Równolegle ze wzmacnianiem kontroli drobnych przedsiębiorców Państwowa Służba Fiskalna promująca dotyczące ich zmiany, sama generuje gigantyczną dziurę w finansach publicznych – informują ukraińskie media.

Według szacunków przedstawionych przez ukraińskich ekspertów tylko w sierpniu i wrześniu tego roku z powodu korupcji w służbie celnej wchodzącej w skład Państwowej Służby Fiskalnej ukraiński budżet stracił co najmniej 15 mld hrywien, czyli ok. 600 mln dolarów niezapłaconych należności z tytułu cła. O tyle niższe były wpływy celne w porównaniu z analogicznym okresem zeszłego roku i to przy rosnącym imporcie.

Cytowany przez agencje ekspert gospodarczy Walery Kłoczko wskazuje na źródła tego niedoboru – to zaniżanie wartości celnej towaru, „szary import” czyli przewożenie towaru przez przenoszących niewielkie partie tragarzy otrzymujących zapłatę od kilograma przeniesionego przez punkt kontrolny ładunku i „czarna kontrabanda” – przepuszczanie przez granicę ładunków bez kontroli.
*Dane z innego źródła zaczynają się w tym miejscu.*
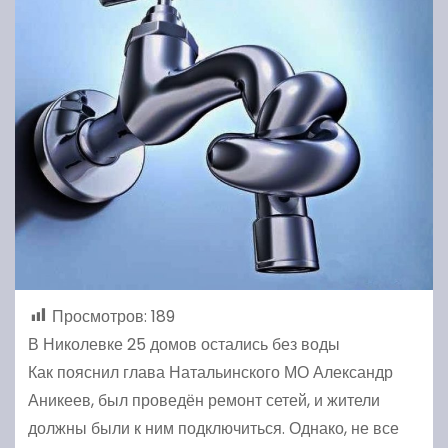
Просмотров:
189
В Николевке 25 домов остались без воды
Как пояснил глава Натальинского МО Александр
Аникеев, был проведён ремонт сетей, и жители
должны были к ним подключиться. Однако, не все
Media opisują sytuacje, w których na punktach kontrolnych wyłączany jest prąd i kamery monitoringu, a następnie wjeżdżają na terytorium Ukrainy całe karawany ciężarówek.

Rośnie też lawinowo liczba skarg zgłaszanych przez przedsiębiorców do działającego w strukturach rządowych biura Rzecznika Praw Biznesu – w trzecim kwartale tego roku było ich aż o 42 proc. więcej niż w drugim kwartale – przedsiębiorcy skarżą się na bezpodstawne zatrzymywanie towarów na granicy, nielegalną odmowę odprawy celnej zgłaszanych towarów i nieprawidłowości w wyznaczaniu klasyfikacji celnej towarów.

Celnicy starają się przerzucać na przedsiębiorców negatywne dla budżetu skutki kontrabandy.

Te ostatnie w praktyce oznaczają, że celnicy starają się przerzucać na uczciwych przedsiębiorców negatywne dla budżetu skutki zorganizowanej kontrabandy.

Pokazówka dla władz

Pod koniec października premier Ołeksij Honczaruk odwiedził oddział służby celnej w Czerniowcach kontrolujący ruch towarowy na granicy z Rumunią. Szef rządu jego działalność nazwał „pokazówką” – zawczasu powiadomieni o jego wizycie celnicy przygotowali się jak należy i przedstawili obraz „wzorcowej placówki”.

„Ta pokazówka nie zrobiła na nas wrażenia, bo wiemy, że kontrabanda się nie zakończyła. Wszystkie te raporty o konfiskacie setek par kapci i dziesiątek butelek szampana w charakterze demonstracji walki z kontrabandą nas nie poraziły. Maksymalnie szybko zrobimy wszystko co możliwe, żeby kierownictwo celników się zmieniło” – zapowiedział premier.

Jak poinformował, służba celna wynajmuje pomieszczenia od osoby związanej z jednym z klanów kontrolujących przemyt w tym regionie. Nie działa ani jeden z czterech zakupionych jeszcze w zeszłym roku skanerów ładunków, bo lokalne kierownictwo nie dopełniło papierkowych formalności. W rezultacie szef rządu dał kierownictwu kolejny miesiąc na zatrzymanie kontrabandy.

Umową w raje podatkowe

W październiku Ukraina ratyfikowała umowę z USA o wymianie informacji podatkowej, na mocy której będzie mogła uzyskiwać posiadane przez władze amerykańskie informacje o obywatelach ukraińskich ukrywających swoje kapitały w rajach podatkowych.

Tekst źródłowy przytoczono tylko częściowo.